Russia-Ukraine transgression hits markets badly | News Room Odisha

Russia-Ukraine transgression hits markets badly

The Indian Rupee lost 63 paisa or 0.84 per cent to close at Rs 75.29 to the US Dollar. Dow Jones lost a mere 20.43 points or 0.06 per cent to close at 34,058.75 points.

Coming to the markets, we lost a massive 2,703 points on the BSESENSEX on Thursday when hostilities broke out. Similar loss on NIFTY was 816 points. The next day on Friday approximately half was regained with BSESENSEX gaining 1,328 points and NIFTY 410 points. Significantly, the loss for the week is even more than that and comes from the weakness on the first three days of the week.

During the sharp fall on Thursday, markets broke the low made on December 20. This low was 55,132.68 and 16,410 points. The new lows made on Thursday, the 24th of February were 54,383.20 points and 16,203.25 points. The last low lasted for a little over two months and was followed by a vicious uptrend which saw BSESENSEX gain over 6,000 points in just under a month. Whether some thing like this will happen yet again is difficult to predict and looks unlikely as of now.

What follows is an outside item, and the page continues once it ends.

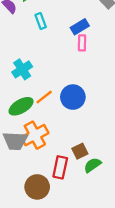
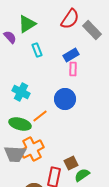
cyan cross: (22, 69) -> (21, 92), turned -30
blue circle: (73, 97) -> (65, 99), moved
green ellipse: (21, 106) -> (20, 124), turned 45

Events are completely different this time around. While the cause of the fall was due to hostilities and the recovery could be more of a knee jerk reaction, movement hereafter will be driven by events. While currently no sanctions have been imposed on crude oil and gas, a large number of restrictions have been put on Russia and its central banks and largest banks. This will affect movement of goods globally. While India would be able to continue to trade under the bilateral trade regime which uses the Indian Rupee with Russia, it will have repercussions sooner than later.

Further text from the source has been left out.